‘Look, I got to go, OK? Sooner we get started on this pair, the sooner I get home.’

A playful smile sneaked its way onto his face. ‘Maybe when I get home. . .?’ Ever the optimist.

‘Fat chance! Some of us have to get up for work in the morning.’

The smile vanished. ‘How’s Emma ever going to get a baby brother if we never do it? I could dress up: would that help? You know, be a fireman, or a doctor, or something?’

Change the subject. ‘So, what we got – pair of oldies?’

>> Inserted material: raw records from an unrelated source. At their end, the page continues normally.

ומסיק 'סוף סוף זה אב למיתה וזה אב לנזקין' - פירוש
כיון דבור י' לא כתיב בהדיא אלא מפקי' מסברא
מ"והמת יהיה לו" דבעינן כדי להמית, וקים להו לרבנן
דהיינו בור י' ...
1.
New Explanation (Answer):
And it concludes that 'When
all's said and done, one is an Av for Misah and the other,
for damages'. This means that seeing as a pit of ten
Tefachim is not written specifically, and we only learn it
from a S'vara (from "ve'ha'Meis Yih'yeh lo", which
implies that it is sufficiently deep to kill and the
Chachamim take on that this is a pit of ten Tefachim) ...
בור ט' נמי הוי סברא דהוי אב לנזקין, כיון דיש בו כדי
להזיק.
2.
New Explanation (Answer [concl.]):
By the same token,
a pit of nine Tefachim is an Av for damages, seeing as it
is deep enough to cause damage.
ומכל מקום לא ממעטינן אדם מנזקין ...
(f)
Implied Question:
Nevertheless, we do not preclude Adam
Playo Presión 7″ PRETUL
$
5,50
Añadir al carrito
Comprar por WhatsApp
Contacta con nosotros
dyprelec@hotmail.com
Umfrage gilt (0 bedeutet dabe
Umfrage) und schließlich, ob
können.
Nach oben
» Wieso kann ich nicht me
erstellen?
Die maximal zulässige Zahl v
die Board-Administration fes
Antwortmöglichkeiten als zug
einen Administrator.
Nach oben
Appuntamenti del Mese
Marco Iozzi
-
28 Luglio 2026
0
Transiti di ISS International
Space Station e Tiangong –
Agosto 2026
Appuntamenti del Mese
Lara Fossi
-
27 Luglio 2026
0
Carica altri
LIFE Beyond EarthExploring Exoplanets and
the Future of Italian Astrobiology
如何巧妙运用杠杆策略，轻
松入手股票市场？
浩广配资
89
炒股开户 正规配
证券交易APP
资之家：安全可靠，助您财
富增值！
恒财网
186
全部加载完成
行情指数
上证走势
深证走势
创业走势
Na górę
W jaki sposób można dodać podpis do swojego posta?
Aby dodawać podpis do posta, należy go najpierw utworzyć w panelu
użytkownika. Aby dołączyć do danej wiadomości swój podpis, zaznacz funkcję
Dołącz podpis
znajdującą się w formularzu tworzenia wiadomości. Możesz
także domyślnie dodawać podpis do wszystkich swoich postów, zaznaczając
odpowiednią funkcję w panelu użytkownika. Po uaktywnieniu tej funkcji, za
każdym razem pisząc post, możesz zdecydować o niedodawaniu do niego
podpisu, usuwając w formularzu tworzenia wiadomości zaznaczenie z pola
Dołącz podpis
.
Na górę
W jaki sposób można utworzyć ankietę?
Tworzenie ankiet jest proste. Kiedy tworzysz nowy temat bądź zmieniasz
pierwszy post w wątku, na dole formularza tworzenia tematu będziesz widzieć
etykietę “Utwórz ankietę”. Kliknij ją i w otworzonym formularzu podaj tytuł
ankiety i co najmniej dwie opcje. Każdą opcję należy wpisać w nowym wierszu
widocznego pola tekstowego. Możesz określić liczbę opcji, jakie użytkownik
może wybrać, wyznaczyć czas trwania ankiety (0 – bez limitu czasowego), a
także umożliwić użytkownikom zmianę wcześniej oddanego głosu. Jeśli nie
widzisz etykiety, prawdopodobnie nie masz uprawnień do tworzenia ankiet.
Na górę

‘Naw.’ He took her hand and led her back towards the dissecting room, where Professor Muir and Mr Unwin were hefting a dark-blue body-bag onto one of the mortuary’s examination tables. ‘Quite romantic really: man and woman, both early twenties, found holding hands on the bed. Painkillers, sleeping pills, and a big bottle of milk.’

‘What the hell’s romantic about that?’

‘Decided they just couldn’t live without each other. If one of them was going to die, they were both going to die.’

‘Oh yeah?’

Professor Muir unzipped the bag, revealing a pretty blonde woman. Upturned nose, small overbite, and bright-red lips. Her face was plastered with make-up, hiding the bloodless yellow waxy pall of death. But from the neck down she was all corpse. And not a natural blonde either.

‘So which one was dying? Let me guess, she-’

‘It was him. We found a letter from the hospital: test results. Turns out his HIV just got upgraded to full- blown AIDS.’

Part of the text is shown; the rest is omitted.